Sobrecogido hasta el tuétano, Julián dudaba de si debía meter la llave en la cerradura. Regresaba a casa de sus padres después de muchos años sin aparecer por ahí. Fue en ese adocenado y siempre envejecido entorno en donde nació y vivió su infancia y juventud… justo hasta que alcanzó la edad suficiente como para huir de aquel pueblo pequeño, arisco, incómodo, casi vacío. Una empobrecida y aislada población de la estepa castellana que pudo tener tiempos mejores en el pasado pero que Julián siempre la vivió como el agujero del que había que salir.
Tan solo había regresado una vez a causa de la muerte de su padre, un hombre recto y adusto que, aunque inculto y basto, tenía un sentido de la justicia que le hizo venerable y respetado por todo el pueblo. Pero eso fue hace muchos años y a Julián los recuerdos le hacían revivir una época de constreñimiento vital y un momento en el que sus expectativas se limitaban a crecer y a adaptarse al poco halagüeño futuro de aquel miserable pueblo.
Habían transcurrido quince años desde su único y fugaz reencuentro con la casa de su niñez y ahora, al fallecer su madre, y siendo hijo único, se había sentido en la obligación de volver para poner en orden las escasas pertenencias de la mujer y decidir qué hacer con una vivienda que le interesaba más bien poco.
Para su sorpresa, todo aparentaba haber sido recientemente limpiado. El interior estaba cuidado con esmero y se mostraba agradable a la vista, aunque con una estética pueblerina y anticuada, muy propia de mujeres mayores y tradicionales como era su madre. Además, estaba todo impregnado de un molesto olor a rancio, a viejo, a otra época.
Pensó en los últimos años de su madre y en cuán sola debió de haberse sentido. Julián la llamaba por teléfono muy de vez en cuando, más por saber si seguía viva que por interés real en la vida que pudiera llevar. Nunca se sintió culpable por ello. Para él, salir de aquel agujero llamado pueblo había sido una necesidad, casi una imposición de su crecimiento físico y emocional. Nunca se arrepintió de su decisión, favorecida por el escaso rechazo que pusieron sus progenitores, en especial su padre, a que buscara su futuro en otro lugar más ventajoso. Nunca lamentó haber cortado lazos de manera tan drástica con el entorno que le vio nacer.

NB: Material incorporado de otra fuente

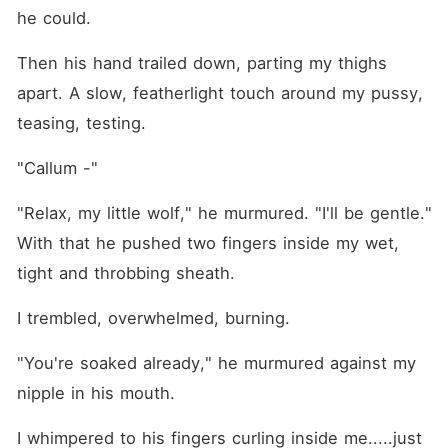
he could. 
Then his hand trailed down, parting my thighs 
apart. A slow, featherlight touch around my pussy, 
teasing, testing.
"Callum -"
"Relax, my little wolf," he murmured. "I'll be gentle." 
With that he pushed two fingers inside my wet, 
tight and throbbing sheath.
I trembled, overwhelmed, burning.
"You're soaked already," he murmured against my 
nipple in his mouth.
I whimpered to his fingers curling inside me.....just 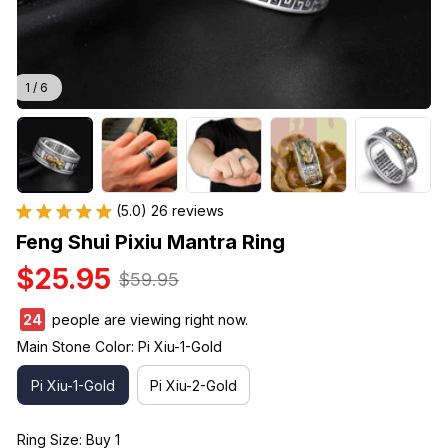
1 / 6
(5.0) 26 reviews
Feng Shui Pixiu Mantra Ring
$25.95
$59.95
24
people are viewing right now.
Main Stone Color: Pi Xiu-1-Gold
Pi Xiu-1-Gold
Pi Xiu-2-Gold
Ring Size: Buy 1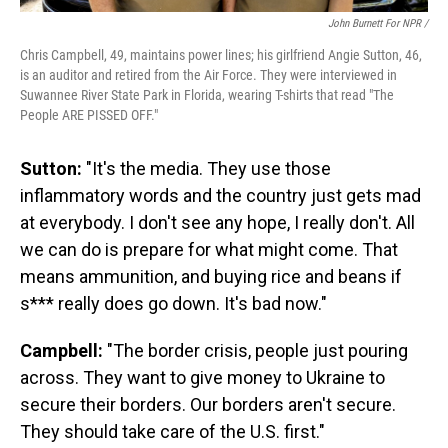
John Burnett For NPR /
Chris Campbell, 49, maintains power lines; his girlfriend Angie Sutton, 46,
is an auditor and retired from the Air Force. They were interviewed in
Suwannee River State Park in Florida, wearing T-shirts that read "The
People ARE PISSED OFF."
Sutton:
"It's the media. They use those
inflammatory words and the country just gets mad
at everybody. I don't see any hope, I really don't. All
we can do is prepare for what might come. That
means ammunition, and buying rice and beans if
s*** really does go down. It's bad now."
Campbell:
"The border crisis, people just pouring
across. They want to give money to Ukraine to
secure their borders. Our borders aren't secure.
They should take care of the U.S. first."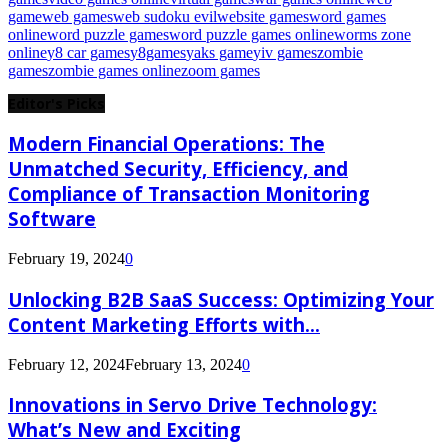
game
web games
web sudoku evil
website games
word games
online
word puzzle games
word puzzle games online
worms zone
online
y8 car games
y8games
yaks game
yiv games
zombie
games
zombie games online
zoom games
Editor's Picks
Modern Financial Operations: The
Unmatched Security, Efficiency, and
Compliance of Transaction Monitoring
Software
February 19, 2024
0
Unlocking B2B SaaS Success: Optimizing Your
Content Marketing Efforts with...
February 12, 2024
February 13, 2024
0
Innovations in Servo Drive Technology:
What’s New and Exciting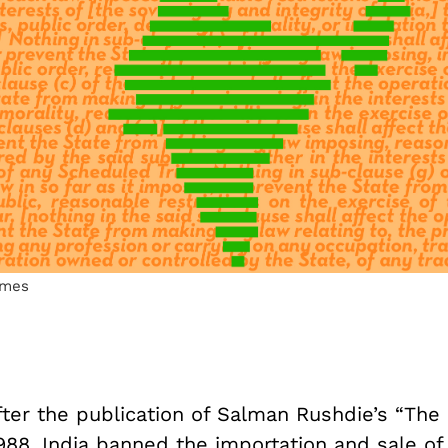
lmes
fter the publication of Salman Rushdie’s “The 
988, India banned the importation and sale of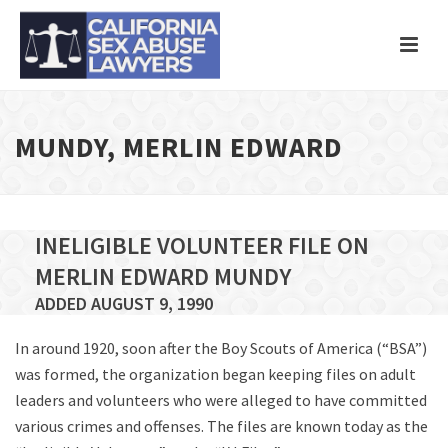
MUNDY, MERLIN EDWARD
INELIGIBLE VOLUNTEER FILE ON
MERLIN EDWARD MUNDY
ADDED AUGUST 9, 1990
In around 1920, soon after the Boy Scouts of America (“BSA”)
was formed, the organization began keeping files on adult
leaders and volunteers who were alleged to have committed
various crimes and offenses. The files are known today as the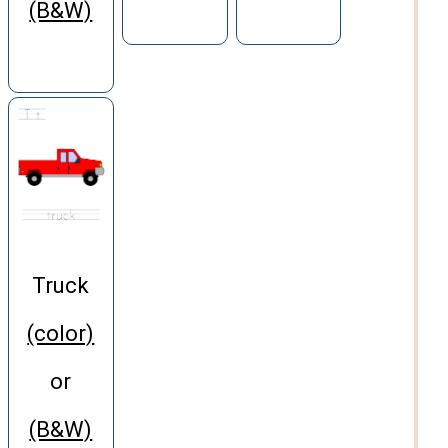
(B&W)
Truck
(color)
or
(B&W)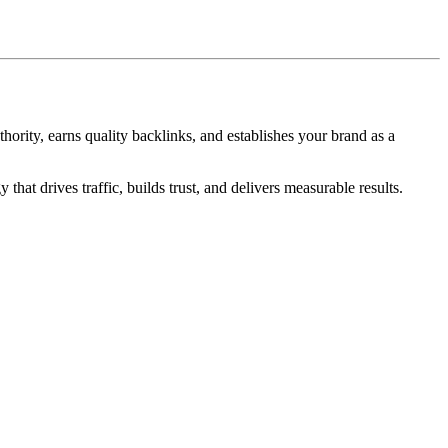
ority, earns quality backlinks, and establishes your brand as a
hat drives traffic, builds trust, and delivers measurable results.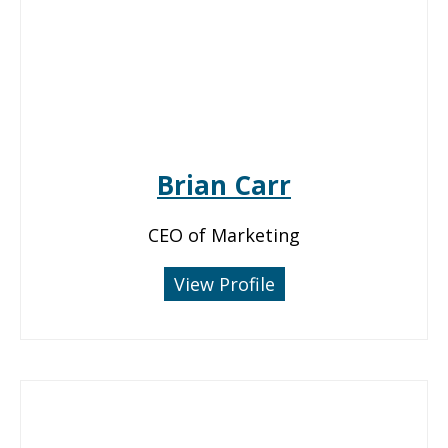
Brian Carr
CEO of Marketing
View Profile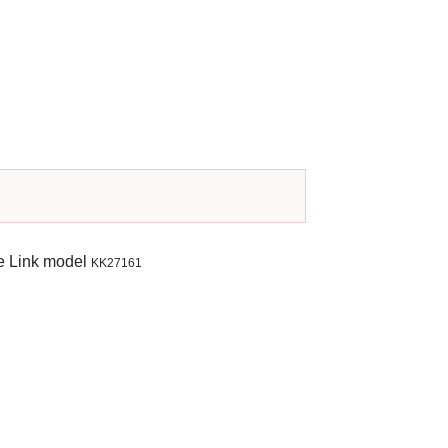
e Link model
KK27161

Sin embargo, ahora, al entrar en la casa de su difunta madre, una sensación extraña le sobrecogió, algo que no podía identificar con la melancolía ni con la pena, pero que le estaba trastornando mucho.
Recorrió los cuartos de la vivienda con quietud, observando con detenimiento los objetos que la decoraban. Observó las pañoletas de ganchillo que reposaban sobre los brazos y cabeceros de los desgastados sillones de pana verde oscuro que centraban el comedor. Mantelillos con los que la madre empapeló cada rincón de la casa para proteger los muebles de los pies de las lámparas, de los marcos de fotos y de las figuritas de porcelana vieja y de gusto dudoso que poblaban cada estantería.
Casi le daba miedo a Julián encender las luces, pero prefirió hacerlo en lugar de levantar las persianas. Habría abierto las ventanas para que la intensa luz del día y el aire recalentado hubieran renovado el ambiente revenido del interior, pero le daba la sensación de que aquello era una especie de sacrilegio, de alteración de un orden y de un entorno que no le pertenecía y al que no tenía derecho.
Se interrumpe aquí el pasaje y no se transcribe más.